Bryce Alford played within himself again and definitely contributed. His three-pointer to put UCLA up 68-65 was a dagger. He needs to be hidden defensively, which is why UCLA plays zone when he's in the game, but he's contributing solidly on the offensive end and impacting the game.
We have two criticisms of Zach LaVine: 1) He sometimes has poor shot selection and 2) he's not playing enough. Even playing 29 minutes, LaVine isn't playing enough. He looked like a pro in the first half, scoring 13 points with that lightning-quick shot release, and being able to do so effectively on just catch-and-shoot or one bounce. He is shooting a blazing 57% from three, and many of those shots are from NBA range. If there's anything about this team that is stunning so far this season it's, really, how good LaVine is, and how good he could be. So when UCLA starts the second half and LaVine is sitting on the bench for the first six minutes and UCLA is struggling, down 53-55, it's pretty clear that LaVine needs to be on the floor more, and at critical times. After he had such a great first half, it was a bit suspect to cool him down by sitting him for so long to start the second half.

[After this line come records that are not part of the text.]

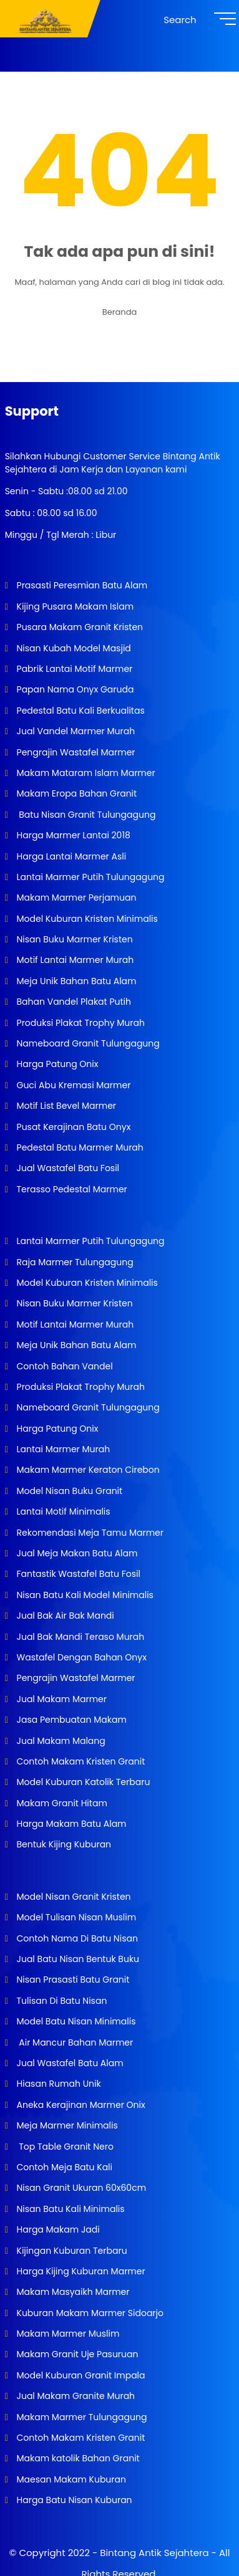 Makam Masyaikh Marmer (72, 2292)
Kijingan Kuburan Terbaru (70, 2250)
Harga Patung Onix (56, 1064)
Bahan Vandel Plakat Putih (72, 1001)
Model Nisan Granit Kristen (72, 1896)
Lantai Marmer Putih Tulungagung (89, 877)
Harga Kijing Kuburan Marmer (79, 2271)
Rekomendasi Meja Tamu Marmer (88, 1532)
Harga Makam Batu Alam (70, 1823)
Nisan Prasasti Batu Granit (72, 1979)
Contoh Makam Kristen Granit (79, 1761)
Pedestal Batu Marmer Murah (79, 1147)
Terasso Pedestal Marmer (70, 1189)
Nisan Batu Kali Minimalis (69, 2209)
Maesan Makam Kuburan (70, 2479)
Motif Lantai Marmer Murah (74, 960)
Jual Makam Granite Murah (74, 2396)
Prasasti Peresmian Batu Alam (81, 585)
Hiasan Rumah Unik (57, 2083)
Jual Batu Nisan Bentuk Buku (76, 1959)
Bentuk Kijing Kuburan (62, 1844)
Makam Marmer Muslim (67, 2333)
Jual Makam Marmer (60, 1699)
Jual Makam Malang (59, 1741)
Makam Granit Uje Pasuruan (76, 2354)
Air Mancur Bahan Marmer (73, 2042)
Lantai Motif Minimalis (62, 1511)
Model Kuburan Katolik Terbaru (82, 1782)
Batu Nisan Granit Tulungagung (85, 814)
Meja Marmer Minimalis (66, 2125)
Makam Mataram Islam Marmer (84, 773)
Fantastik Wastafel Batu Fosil (77, 1574)
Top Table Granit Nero (64, 2146)
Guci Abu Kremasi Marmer (72, 1085)
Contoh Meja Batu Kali (63, 2167)
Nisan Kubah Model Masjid (72, 648)
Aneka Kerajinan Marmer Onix (79, 2105)
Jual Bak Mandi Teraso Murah (79, 1636)
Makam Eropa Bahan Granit (75, 793)
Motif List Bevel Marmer (65, 1105)
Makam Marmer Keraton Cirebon (87, 1469)
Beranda (119, 312)
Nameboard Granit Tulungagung (87, 1043)
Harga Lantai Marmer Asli (70, 856)
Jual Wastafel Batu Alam (69, 2063)
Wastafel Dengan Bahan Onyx (80, 1657)
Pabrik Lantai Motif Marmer (73, 669)
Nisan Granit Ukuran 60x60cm (80, 2187)
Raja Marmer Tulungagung (74, 1262)
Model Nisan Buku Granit (68, 1491)
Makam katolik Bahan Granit (77, 2458)
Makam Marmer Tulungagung (80, 2417)
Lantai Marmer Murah (62, 1449)
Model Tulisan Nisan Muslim (75, 1917)
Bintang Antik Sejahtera (154, 2552)
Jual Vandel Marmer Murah (74, 731)
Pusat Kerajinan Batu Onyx (72, 1127)
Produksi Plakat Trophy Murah (79, 1023)
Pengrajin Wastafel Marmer (74, 752)
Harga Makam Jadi (57, 2229)
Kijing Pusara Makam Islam (74, 606)
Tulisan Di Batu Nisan (60, 2000)
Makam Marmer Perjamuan (75, 897)
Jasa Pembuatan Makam (70, 1719)
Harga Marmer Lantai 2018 (72, 835)
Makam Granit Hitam (60, 1803)
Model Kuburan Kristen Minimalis (86, 918)
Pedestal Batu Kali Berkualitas (79, 710)
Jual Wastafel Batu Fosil (66, 1168)
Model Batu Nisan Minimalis (75, 2021)
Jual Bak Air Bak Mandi (64, 1615)
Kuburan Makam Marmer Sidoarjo (88, 2313)
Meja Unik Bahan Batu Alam (75, 981)
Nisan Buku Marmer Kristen (73, 939)
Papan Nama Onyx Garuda (75, 689)
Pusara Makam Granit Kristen (78, 627)
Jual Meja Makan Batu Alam (76, 1553)
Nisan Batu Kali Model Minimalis (84, 1595)
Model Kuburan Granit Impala (79, 2375)
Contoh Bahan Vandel (63, 1366)
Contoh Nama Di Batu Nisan (76, 1938)
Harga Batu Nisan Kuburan (73, 2500)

Perhaps we're now taking for granted another excellent performance by Jordan Adams. He is the quintessential manufacturer of points, going 1 for 5 from three, but still getting 22 points, which led the team.
Norman Powell had a good game, increasingly looking more and more comfortable, in making the decision to go to the basket and in his jump shot, finishing with 13 points and 5 rebounds.

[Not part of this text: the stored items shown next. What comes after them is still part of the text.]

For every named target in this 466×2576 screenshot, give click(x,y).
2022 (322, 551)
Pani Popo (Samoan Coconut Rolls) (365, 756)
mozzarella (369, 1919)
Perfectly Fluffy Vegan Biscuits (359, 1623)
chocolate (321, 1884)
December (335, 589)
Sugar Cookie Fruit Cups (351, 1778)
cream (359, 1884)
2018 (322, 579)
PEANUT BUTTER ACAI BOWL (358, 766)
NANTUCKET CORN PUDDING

Wanaah Bail shows some potential, and not just because he looks like an athlete, but because he's showing some serious effort and energy on defense. He was working hard to front Williams, and then got burned on an easy ball fake, but the energy and athleticism he brings to post defense is refreshing. He might not get there this year, or even next year, since he's so raw, but the tools are there for him to be an impact player.
Overall, it was an encouraging win, with UCLA showing itself that, with just 8 minutes of decent defense, it can actually be a good team. It's clear that the offense will probably be consistently good this season; it could have a few hiccups against good, athletic defenses, of course, but it's going to be good most of the time with the offensive weapons it has. But how far this team goes this season is going to be up to how good it can get defensively. Perhaps this game is a defensive epiphany for this team, and we'll see more of the defense we saw in the last 8 minutes of the game Tuesday for the rest of the season.